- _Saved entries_
- Opening Delimiter -
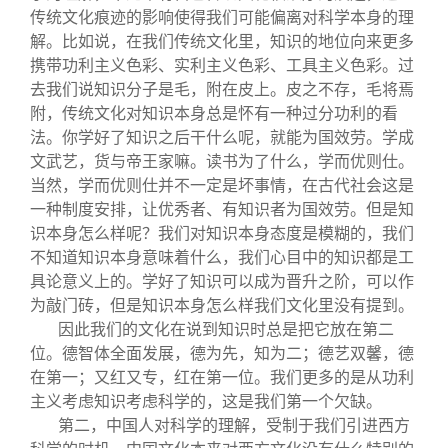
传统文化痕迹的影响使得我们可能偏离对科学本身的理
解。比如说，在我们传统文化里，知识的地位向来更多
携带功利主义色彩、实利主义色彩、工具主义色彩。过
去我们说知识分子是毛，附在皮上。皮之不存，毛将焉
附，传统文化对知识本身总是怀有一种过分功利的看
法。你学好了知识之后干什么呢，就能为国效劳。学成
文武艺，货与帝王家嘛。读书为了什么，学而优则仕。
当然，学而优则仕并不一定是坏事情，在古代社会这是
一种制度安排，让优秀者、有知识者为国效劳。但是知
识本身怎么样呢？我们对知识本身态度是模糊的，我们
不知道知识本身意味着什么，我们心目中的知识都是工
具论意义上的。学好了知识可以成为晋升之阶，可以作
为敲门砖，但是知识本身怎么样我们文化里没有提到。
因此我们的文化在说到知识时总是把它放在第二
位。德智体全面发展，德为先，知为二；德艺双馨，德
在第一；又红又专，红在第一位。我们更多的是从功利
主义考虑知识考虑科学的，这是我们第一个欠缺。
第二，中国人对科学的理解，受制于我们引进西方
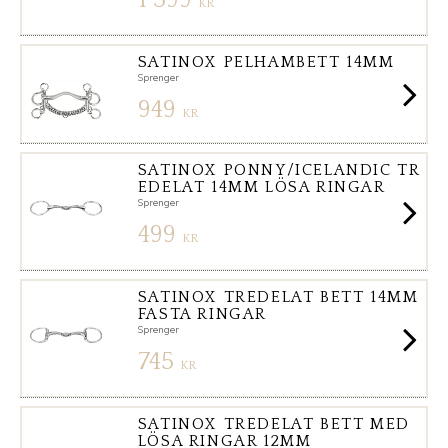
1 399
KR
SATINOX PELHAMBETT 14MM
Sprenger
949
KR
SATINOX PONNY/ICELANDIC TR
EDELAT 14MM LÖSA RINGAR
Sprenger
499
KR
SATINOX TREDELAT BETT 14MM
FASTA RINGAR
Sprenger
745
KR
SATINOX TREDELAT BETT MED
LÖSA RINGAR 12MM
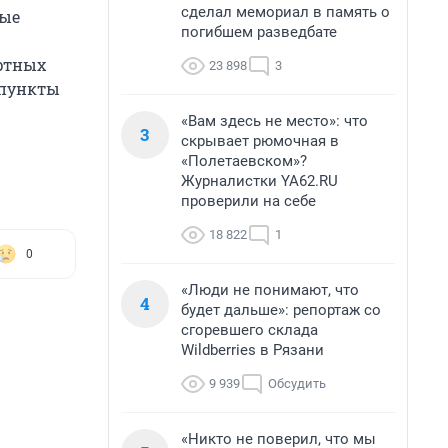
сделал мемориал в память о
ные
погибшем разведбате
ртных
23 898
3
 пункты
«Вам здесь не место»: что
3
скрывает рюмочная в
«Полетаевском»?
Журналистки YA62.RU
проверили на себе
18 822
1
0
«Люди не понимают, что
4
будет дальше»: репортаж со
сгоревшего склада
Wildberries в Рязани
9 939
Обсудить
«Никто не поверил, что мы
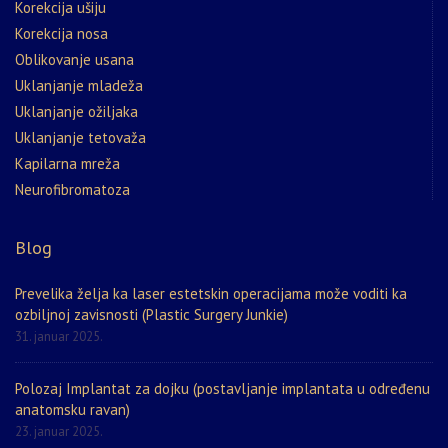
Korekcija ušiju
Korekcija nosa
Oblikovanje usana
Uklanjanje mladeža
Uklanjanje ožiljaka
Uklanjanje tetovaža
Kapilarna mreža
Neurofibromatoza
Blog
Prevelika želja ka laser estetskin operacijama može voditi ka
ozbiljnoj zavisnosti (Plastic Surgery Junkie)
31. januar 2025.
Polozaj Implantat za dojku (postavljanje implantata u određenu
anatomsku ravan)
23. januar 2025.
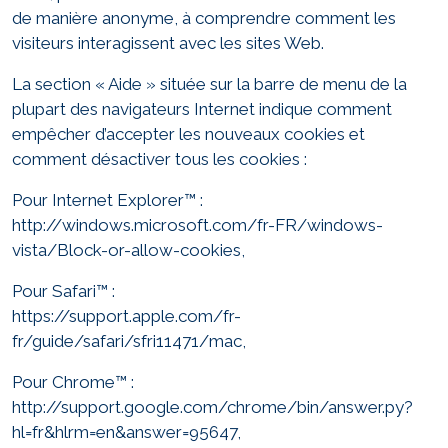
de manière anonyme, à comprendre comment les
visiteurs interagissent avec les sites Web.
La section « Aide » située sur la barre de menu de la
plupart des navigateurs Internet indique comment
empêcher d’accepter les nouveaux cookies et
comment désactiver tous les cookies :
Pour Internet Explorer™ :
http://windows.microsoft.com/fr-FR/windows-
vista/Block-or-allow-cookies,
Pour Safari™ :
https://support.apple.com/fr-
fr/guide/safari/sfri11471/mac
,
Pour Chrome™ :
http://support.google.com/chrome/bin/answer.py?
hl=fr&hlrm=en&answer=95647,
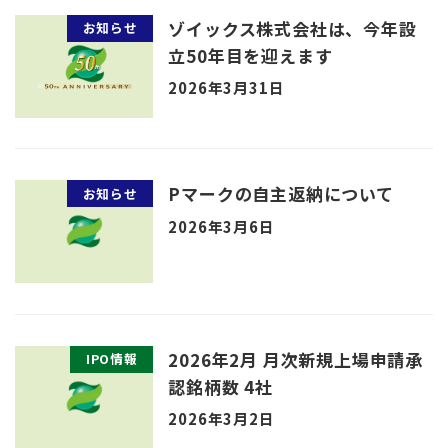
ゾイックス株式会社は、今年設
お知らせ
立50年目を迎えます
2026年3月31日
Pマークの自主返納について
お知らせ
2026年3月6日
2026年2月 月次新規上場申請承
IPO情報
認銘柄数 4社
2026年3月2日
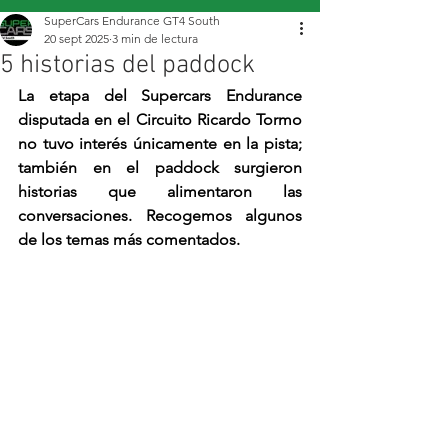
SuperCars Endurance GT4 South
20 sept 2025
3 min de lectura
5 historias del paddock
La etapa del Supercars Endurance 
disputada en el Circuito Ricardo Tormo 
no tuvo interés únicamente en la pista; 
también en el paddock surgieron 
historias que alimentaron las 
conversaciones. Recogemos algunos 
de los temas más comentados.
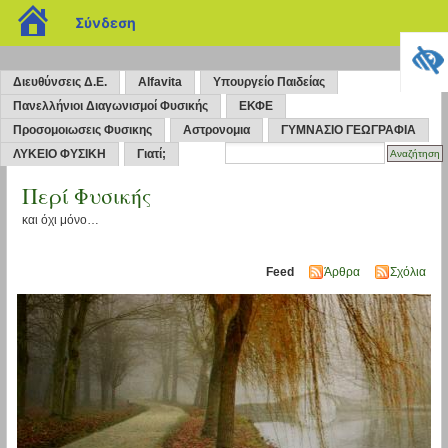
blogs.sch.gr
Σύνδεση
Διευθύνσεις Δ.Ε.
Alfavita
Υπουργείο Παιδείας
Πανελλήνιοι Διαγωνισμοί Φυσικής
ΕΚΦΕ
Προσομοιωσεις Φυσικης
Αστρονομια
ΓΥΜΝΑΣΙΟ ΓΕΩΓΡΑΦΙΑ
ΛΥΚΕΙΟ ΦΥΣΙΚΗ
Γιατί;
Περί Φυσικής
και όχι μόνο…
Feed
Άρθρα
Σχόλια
- Closing Delimiter -
- Opening Delimiter -
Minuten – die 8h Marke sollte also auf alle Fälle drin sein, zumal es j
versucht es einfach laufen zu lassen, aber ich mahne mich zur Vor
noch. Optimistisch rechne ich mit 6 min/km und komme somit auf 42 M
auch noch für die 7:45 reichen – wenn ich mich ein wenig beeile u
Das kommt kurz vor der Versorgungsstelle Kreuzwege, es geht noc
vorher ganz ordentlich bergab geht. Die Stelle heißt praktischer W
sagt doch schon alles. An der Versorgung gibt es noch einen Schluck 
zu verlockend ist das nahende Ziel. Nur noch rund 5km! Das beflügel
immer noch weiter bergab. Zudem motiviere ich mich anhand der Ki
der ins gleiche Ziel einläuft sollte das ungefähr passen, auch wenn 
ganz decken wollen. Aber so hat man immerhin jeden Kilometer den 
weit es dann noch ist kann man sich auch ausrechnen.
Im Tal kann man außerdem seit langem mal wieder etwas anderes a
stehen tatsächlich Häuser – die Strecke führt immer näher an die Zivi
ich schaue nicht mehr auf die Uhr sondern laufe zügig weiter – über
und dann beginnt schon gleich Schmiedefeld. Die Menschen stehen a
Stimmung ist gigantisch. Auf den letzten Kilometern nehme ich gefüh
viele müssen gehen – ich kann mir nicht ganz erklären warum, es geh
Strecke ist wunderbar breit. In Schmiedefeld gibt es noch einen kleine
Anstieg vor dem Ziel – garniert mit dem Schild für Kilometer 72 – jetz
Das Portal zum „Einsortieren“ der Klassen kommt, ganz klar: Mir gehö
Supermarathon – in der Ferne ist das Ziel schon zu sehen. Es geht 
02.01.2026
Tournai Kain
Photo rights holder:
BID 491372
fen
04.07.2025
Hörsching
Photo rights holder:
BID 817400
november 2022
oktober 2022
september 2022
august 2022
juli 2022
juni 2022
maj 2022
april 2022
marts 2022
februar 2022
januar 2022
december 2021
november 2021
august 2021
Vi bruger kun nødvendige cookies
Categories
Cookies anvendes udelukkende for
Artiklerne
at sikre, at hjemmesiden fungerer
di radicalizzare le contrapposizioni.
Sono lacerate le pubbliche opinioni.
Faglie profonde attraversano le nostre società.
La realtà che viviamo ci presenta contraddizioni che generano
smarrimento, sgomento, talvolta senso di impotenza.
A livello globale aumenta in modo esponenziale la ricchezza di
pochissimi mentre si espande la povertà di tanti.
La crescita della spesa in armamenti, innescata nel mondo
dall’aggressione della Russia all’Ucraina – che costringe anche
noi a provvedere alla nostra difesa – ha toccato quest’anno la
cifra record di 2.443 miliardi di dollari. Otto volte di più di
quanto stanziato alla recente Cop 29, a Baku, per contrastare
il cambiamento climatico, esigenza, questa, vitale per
- Closing Delimiter -
- Opening Delimiter -
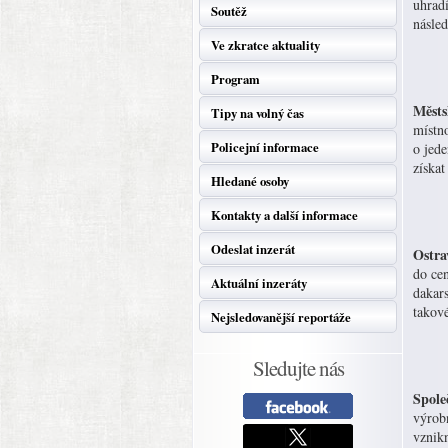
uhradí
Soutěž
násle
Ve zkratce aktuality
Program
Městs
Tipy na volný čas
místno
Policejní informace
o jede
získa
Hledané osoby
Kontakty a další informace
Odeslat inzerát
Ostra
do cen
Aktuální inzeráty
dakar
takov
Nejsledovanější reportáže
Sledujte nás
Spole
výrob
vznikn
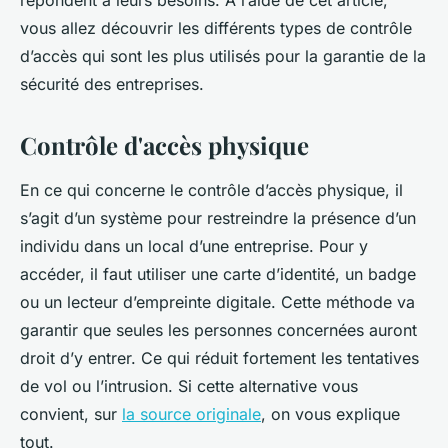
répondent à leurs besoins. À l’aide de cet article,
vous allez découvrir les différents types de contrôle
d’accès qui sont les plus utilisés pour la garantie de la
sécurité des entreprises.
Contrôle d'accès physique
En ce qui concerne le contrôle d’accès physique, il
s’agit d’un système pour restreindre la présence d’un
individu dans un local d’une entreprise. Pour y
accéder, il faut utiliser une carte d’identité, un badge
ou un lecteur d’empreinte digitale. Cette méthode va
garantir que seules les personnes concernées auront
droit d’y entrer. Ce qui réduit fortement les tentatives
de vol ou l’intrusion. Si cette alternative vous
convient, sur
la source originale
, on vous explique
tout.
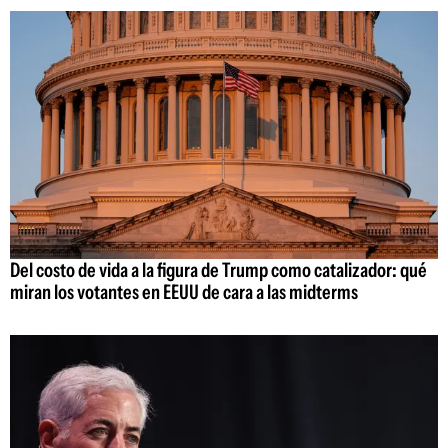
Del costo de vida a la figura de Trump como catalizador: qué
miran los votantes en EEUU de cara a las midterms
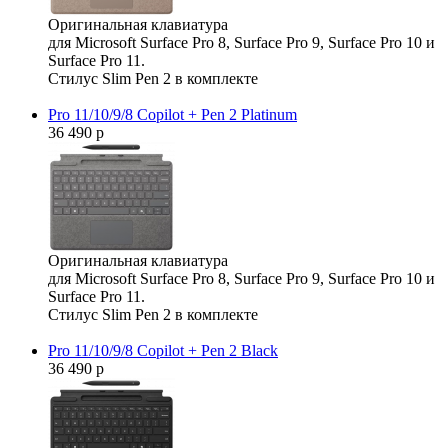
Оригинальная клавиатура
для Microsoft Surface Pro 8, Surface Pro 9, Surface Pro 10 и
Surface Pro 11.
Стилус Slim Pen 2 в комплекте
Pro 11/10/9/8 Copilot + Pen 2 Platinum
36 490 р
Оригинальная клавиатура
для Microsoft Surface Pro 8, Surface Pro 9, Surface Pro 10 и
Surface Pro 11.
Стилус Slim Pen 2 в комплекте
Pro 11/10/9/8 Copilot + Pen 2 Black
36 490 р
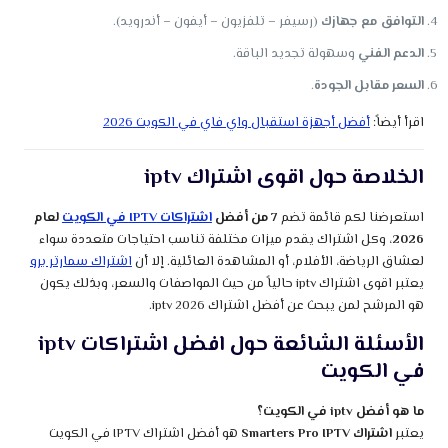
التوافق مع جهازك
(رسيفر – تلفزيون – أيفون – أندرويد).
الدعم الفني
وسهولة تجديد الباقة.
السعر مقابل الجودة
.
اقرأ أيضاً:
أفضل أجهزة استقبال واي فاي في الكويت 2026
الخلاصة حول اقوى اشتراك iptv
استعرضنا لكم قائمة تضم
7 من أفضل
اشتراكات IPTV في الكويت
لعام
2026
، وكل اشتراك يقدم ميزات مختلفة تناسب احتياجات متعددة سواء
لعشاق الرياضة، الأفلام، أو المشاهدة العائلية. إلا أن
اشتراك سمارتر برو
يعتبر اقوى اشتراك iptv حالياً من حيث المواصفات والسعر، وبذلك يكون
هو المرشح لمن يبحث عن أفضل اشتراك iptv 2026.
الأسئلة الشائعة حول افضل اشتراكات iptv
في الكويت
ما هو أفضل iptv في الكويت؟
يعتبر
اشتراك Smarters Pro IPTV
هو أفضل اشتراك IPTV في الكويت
- Closing Delimiter -
- _WORK INSTRUCTIONS_
Work out how many lines above have the string "ganz" in them, and give only the number.

- _FINISHED EXERCISE_
4